Monday, 6 June 2011

At Flores in the Azores...

Richard Grenville, the Elizabethan adventurer, explorer and naval hero, was born on this day in 1542. A fearless fighter, who famously took on 53 Spanish warships with his sole galleon the Revenge, Grenville was also an enthusiastic carouser, whose party piece was to chew up his glass after a few drinks, with much blood but apparently no lasting harm done - and he once, as a law student, ran a fellow through on the Strand and left him to die (he was acquitted). Grenville was, in fact, just the kind of mad bastard you want on your side in a scrap. The Revenge incident was the subject of Tennyson's most stirring narrative poem...

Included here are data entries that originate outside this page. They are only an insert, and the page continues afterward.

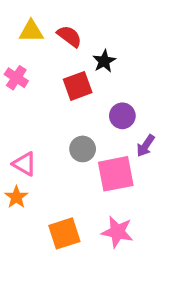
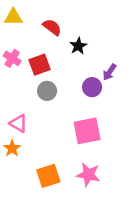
yellow triangle: (31, 31) -> (13, 17), moved
red square: (78, 86) -> (40, 65), moved
purple arrow: (146, 146) -> (110, 72), moved
gray circle: (83, 149) -> (47, 91), moved

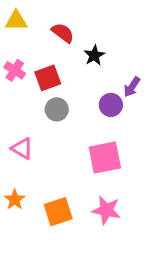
orange star: (12, 148) -> (15, 200), moved

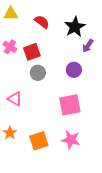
black star: (94, 55) -> (75, 27), moved, size x1.5
purple arrow: (132, 87) -> (88, 46), moved

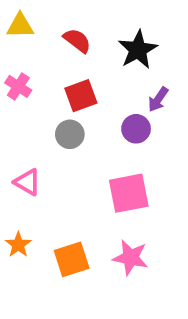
purple arrow: (88, 46) -> (158, 99), moved
red square: (32, 52) -> (81, 96), moved

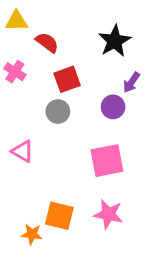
red semicircle: (77, 40) -> (47, 43), moved
orange star: (18, 245) -> (32, 234), moved, turned -30
orange square: (72, 259) -> (59, 216), turned 32

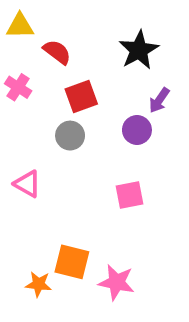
pink square: (107, 161) -> (130, 195), size x0.7
pink star: (108, 214) -> (117, 282), moved

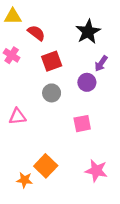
gray circle: (70, 136) -> (52, 93), moved
pink triangle: (27, 184) -> (17, 116), turned -36
orange square: (72, 262) -> (46, 166), turned 30
pink star: (117, 282) -> (96, 171), moved

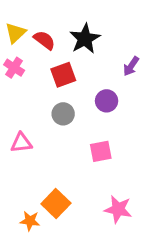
yellow triangle: (13, 16) -> (15, 33), moved, turned -42
black star: (88, 32) -> (85, 39), moved
purple arrow: (101, 64) -> (131, 66), moved

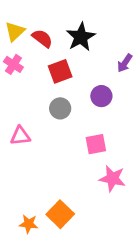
orange square: (56, 203) -> (60, 214), moved
pink star: (118, 209) -> (112, 179), moved
orange star: (30, 221) -> (29, 224), moved

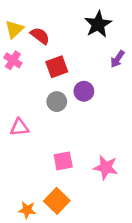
black star: (81, 37) -> (98, 24), moved
purple circle: (101, 96) -> (84, 91), moved
pink square: (96, 144) -> (63, 161), moved

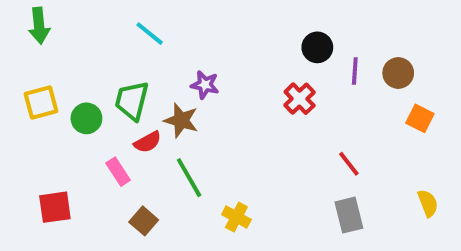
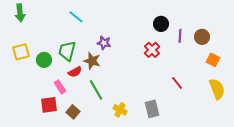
yellow semicircle: (428, 203) -> (217, 89), moved, size x1.5
red square: (55, 207) -> (49, 105), moved
gray rectangle: (349, 215) -> (152, 109), moved

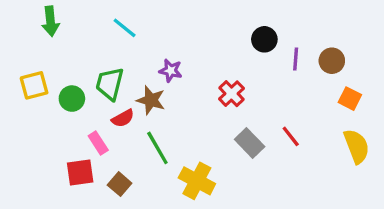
green arrow: (20, 13) -> (51, 21), moved
red cross: (152, 50) -> (231, 94), moved
gray rectangle: (152, 109) -> (250, 143), moved, turned -30
yellow cross: (120, 110) -> (197, 181), size x1.5

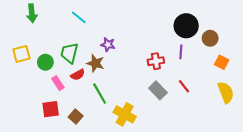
black circle: (264, 39) -> (186, 26), moved, size x1.5
purple line: (296, 59) -> (181, 52), moved
red cross: (231, 94) -> (156, 61), moved, turned 35
pink rectangle: (98, 143) -> (58, 83), moved

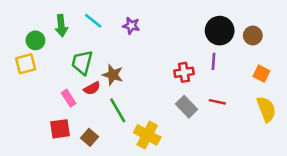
green arrow: (32, 13) -> (61, 26), moved
brown circle: (210, 38) -> (253, 35), moved
purple star: (108, 45) -> (131, 26), moved
green circle: (45, 62) -> (35, 40), moved
red line: (184, 86) -> (217, 102), turned -40

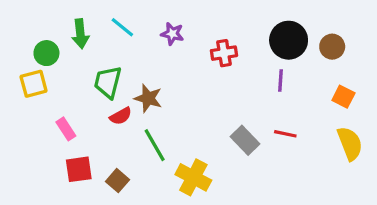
red cross: (184, 72) -> (224, 53), moved
pink rectangle: (69, 98) -> (66, 129), moved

This was one of the poems my father delighted in reciting, often while shaving in the morning (how I envy him his powers of recall; mine are long gone). I enjoyed it as a boy, but naturally, when I grew into a young smartarse, I despised such risible stuff. Reading it now, though, it strikes me as a quite wonderful example of its kind, full of fine sonorous lines (that Tennysonian music never fails), setting the scene, building the tension and describing the climactic action and its aftermath with masterful skill. The sturdy anti-Spanish patriotism might be laid on a little heavily, but Tennyson, the great lyric poet, could also, when the occasion demanded, tell a tale to stir the blood.